I will present empirical results from experimenting with a number of large open-source language models and argue that our findings have important implications for the privacy of training data (including potential for memorization), the reliability of generated outputs (including potential for hallucinations), and the robustness of LLM-based applications (including preference biases exhibited by LLM-based agents).

Justin Hsu, Cornell University

Type Systems: Between Theory and Practice

To outsiders, research on type systems—and programming languages in general—can seem highly intimidating, with forests of symbols, obscure technical jargon, formidable mathematical abstractions, or sometimes all of the above. In the first lecture, I’ll try to demystify this area by focusing on what type systems are, what they can do, and why they are interesting. In the second lecture, I’ll present a case study of type systems that apply abstract constructions from category theory to yield automated and scalable tools for a highly concrete problem: analyzing rounding error in floating-point programs.

Manuel Gomez Rodriguez, MPI for Software Systems (MPI-SWS)

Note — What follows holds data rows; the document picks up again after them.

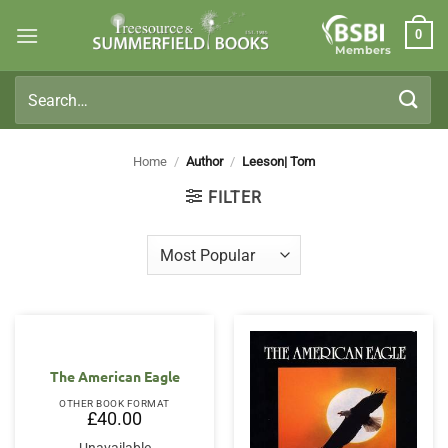
Skip
0
to
Members
content
Search
for:
Home
/
Author
/
Leeson| Tom
FILTER
The American Eagle
OTHER BOOK FORMAT
£
40.00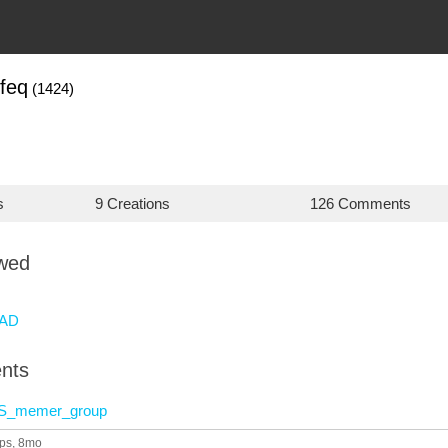
feq
(1424)
s
9 Creations
126 Comments
owed
AD
nts
S_memer_group
ps
, 8mo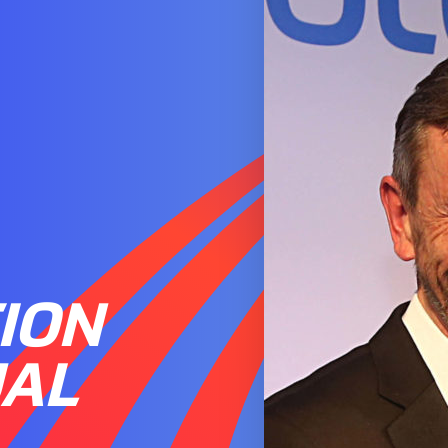
ION
UAL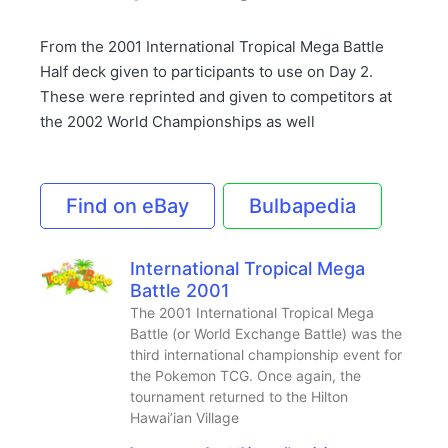
From the 2001 International Tropical Mega Battle
Half deck given to participants to use on Day 2.
These were reprinted and given to competitors at
the 2002 World Championships as well
Find on eBay
Bulbapedia
International Tropical Mega
Battle 2001
The 2001 International Tropical Mega
Battle (or World Exchange Battle) was the
third international championship event for
the Pokemon TCG. Once again, the
tournament returned to the Hilton
Hawai’ian Village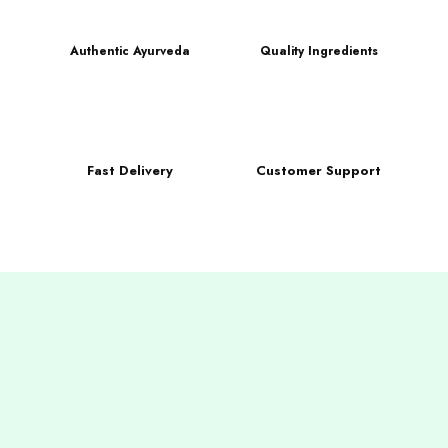
Authentic Ayurveda
Quality Ingredients
Fast Delivery
Customer Support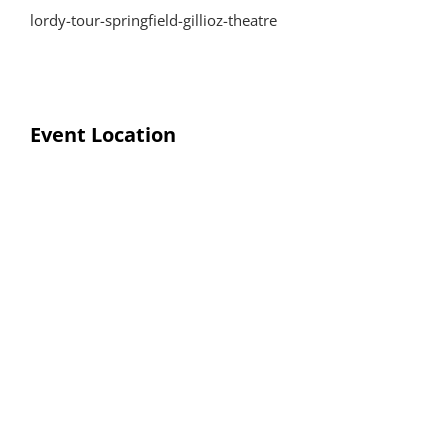
lordy-tour-springfield-gillioz-theatre
Event Location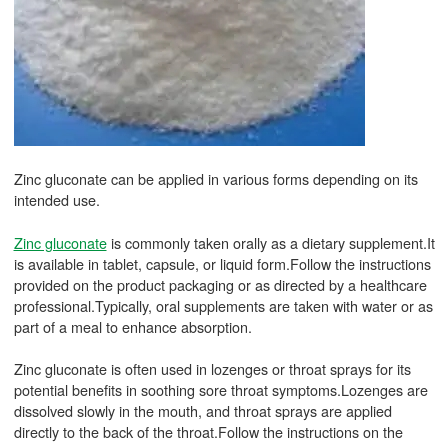
Zinc gluconate can be applied in various forms depending on its
intended use.
Zinc gluconate
is commonly taken orally as a dietary supplement.It
is available in tablet, capsule, or liquid form.Follow the instructions
provided on the product packaging or as directed by a healthcare
professional.Typically, oral supplements are taken with water or as
part of a meal to enhance absorption.
Zinc gluconate is often used in lozenges or throat sprays for its
potential benefits in soothing sore throat symptoms.Lozenges are
dissolved slowly in the mouth, and throat sprays are applied
directly to the back of the throat.Follow the instructions on the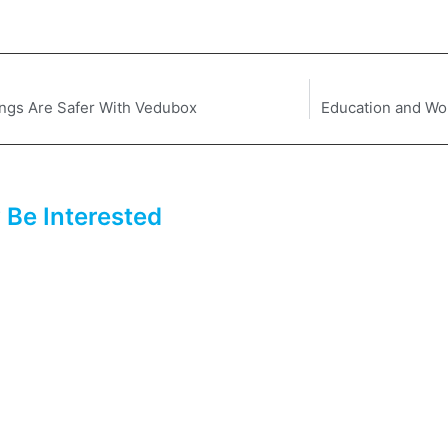
ngs Are Safer With Vedubox
Education and Wo
 Be Interested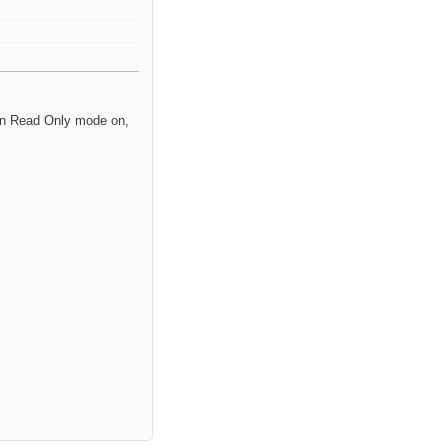
urn Read Only mode on,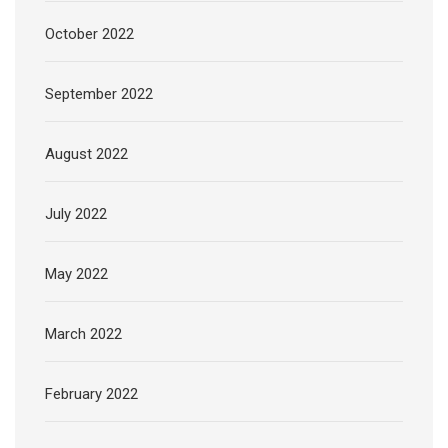
October 2022
September 2022
August 2022
July 2022
May 2022
March 2022
February 2022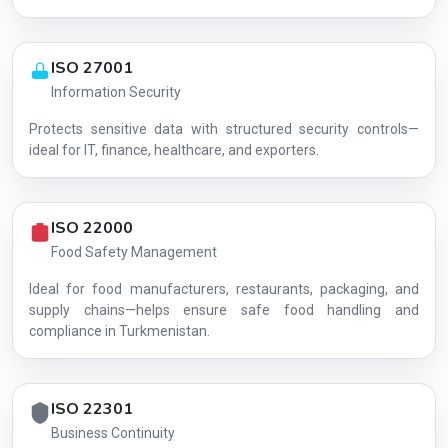
ISO 27001
Information Security
Protects sensitive data with structured security controls—
AG-6AE392E96B
ideal for IT, finance, healthcare, and exporters.
ISO 22000
Food Safety Management
Ideal for food manufacturers, restaurants, packaging, and
supply chains—helps ensure safe food handling and
compliance in Turkmenistan.
ISO 22301
Business Continuity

Counterfactuals in Machine Learning

“Had I clicked on the attachment of that email, my computer would have been hacked.’’ Reasoning about how things could have turned out differently from how they did in reality is a landmark of human intelligence. Such type of reasoning, called counterfactual reasoning, has been shown to play a significant role in the ability that humans have to learn from limited past experience and improve their decision making skills over time. Is counterfactual reasoning a human capacity that machines cannot have? Surprisingly, recent advances at the interface of machine learning and causality have demonstrated that it is possible to build machines that perform and benefit from counterfactual reasoning, in a way similarly as humans do. In this lecture, you will learn about counterfactuals in machine learning, including its use in AI-assisted decision making, explainability, safety, fairness and reinforcement learning.

Abhinav Shrivastava, University of Maryland, College Park

TBD (Vision/Robotics)

Alexandra Silva, Cornell University

Algebraic Network Verification

I will present NetKAT, a language based on Kleene Algebra with Tests, that has been used in network verification. I will show recent developments on its verification engine, including the design of efficient data structures to reason about equivalence. I will then show different extensions of NetKAT and how they enable more expressive verification and analysis techniques.